** PROBLEM **
Go through the data and count the lines holding the string "tree". Write only the number.
##########
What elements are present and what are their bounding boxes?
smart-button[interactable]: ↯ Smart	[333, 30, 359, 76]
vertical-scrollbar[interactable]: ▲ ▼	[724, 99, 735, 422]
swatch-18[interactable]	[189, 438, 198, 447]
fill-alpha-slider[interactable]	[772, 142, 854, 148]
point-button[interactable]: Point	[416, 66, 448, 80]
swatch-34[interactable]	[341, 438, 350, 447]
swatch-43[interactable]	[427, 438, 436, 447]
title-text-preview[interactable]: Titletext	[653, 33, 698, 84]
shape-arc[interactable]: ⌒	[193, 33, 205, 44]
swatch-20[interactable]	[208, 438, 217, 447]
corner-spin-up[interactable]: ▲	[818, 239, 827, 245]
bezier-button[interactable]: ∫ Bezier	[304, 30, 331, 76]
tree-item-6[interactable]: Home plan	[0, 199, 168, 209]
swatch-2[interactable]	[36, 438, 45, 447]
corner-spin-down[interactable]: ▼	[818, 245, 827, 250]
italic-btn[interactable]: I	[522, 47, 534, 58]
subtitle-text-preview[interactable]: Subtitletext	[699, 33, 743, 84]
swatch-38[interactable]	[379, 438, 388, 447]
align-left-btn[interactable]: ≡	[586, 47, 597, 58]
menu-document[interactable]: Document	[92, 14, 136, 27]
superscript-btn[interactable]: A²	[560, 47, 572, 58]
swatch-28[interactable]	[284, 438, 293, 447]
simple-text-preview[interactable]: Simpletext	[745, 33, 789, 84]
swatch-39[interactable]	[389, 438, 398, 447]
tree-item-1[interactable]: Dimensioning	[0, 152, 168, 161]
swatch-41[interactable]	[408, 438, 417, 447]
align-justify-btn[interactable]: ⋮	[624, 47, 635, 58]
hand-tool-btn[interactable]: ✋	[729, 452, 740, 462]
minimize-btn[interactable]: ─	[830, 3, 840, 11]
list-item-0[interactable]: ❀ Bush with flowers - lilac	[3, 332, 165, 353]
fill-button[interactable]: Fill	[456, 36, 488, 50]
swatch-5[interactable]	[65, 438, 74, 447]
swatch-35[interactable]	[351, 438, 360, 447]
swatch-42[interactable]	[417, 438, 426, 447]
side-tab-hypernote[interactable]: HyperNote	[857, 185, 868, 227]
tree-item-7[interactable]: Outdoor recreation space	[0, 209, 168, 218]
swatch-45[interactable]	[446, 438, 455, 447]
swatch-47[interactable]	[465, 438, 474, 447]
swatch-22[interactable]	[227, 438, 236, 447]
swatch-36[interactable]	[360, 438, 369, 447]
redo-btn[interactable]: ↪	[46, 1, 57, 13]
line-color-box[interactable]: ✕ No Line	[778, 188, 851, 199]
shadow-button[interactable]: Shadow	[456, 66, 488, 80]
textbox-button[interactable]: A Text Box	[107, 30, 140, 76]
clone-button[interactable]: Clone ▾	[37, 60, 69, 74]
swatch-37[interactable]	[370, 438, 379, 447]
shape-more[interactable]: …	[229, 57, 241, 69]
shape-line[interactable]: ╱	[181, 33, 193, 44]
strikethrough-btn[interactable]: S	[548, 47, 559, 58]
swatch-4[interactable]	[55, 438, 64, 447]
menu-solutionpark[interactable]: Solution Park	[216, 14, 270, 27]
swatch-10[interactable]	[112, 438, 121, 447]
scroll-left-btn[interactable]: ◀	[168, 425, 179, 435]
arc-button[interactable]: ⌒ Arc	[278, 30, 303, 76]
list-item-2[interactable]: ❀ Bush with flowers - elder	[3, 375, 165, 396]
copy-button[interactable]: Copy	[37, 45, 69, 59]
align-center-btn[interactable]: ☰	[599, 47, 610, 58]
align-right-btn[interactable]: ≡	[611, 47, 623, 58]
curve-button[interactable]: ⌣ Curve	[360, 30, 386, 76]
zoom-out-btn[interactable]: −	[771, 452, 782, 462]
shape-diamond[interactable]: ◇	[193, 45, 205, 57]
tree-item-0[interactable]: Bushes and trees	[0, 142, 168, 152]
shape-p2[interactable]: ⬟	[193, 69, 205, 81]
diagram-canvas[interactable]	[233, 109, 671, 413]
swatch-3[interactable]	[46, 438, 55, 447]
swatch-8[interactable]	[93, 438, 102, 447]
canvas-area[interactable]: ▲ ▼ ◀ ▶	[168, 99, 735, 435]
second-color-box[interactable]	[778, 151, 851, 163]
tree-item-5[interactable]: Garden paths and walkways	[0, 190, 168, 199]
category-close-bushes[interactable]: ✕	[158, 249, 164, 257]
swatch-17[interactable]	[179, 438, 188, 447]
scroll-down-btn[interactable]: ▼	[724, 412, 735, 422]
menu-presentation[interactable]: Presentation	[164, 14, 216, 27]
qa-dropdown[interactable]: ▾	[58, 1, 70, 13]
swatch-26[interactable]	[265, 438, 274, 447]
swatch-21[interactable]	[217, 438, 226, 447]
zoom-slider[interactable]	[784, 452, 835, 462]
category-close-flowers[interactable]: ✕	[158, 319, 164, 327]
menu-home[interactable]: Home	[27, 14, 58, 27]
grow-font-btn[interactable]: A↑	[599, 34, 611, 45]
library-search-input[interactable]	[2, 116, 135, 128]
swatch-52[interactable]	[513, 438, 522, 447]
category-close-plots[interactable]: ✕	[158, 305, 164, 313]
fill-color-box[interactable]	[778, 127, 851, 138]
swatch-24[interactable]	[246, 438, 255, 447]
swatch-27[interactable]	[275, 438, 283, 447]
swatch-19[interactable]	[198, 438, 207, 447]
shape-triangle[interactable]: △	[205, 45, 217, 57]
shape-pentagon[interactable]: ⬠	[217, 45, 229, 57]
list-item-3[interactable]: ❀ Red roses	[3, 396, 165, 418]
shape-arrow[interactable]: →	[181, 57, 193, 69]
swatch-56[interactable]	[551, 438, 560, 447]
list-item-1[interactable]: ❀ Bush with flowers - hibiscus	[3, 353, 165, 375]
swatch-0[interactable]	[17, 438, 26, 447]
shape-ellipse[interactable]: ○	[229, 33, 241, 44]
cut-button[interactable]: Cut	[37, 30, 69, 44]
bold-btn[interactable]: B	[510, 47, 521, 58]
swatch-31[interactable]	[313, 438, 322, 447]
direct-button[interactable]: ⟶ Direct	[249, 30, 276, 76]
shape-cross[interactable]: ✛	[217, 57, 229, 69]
##########
** RESULT FOR THIS EXERCISE **
5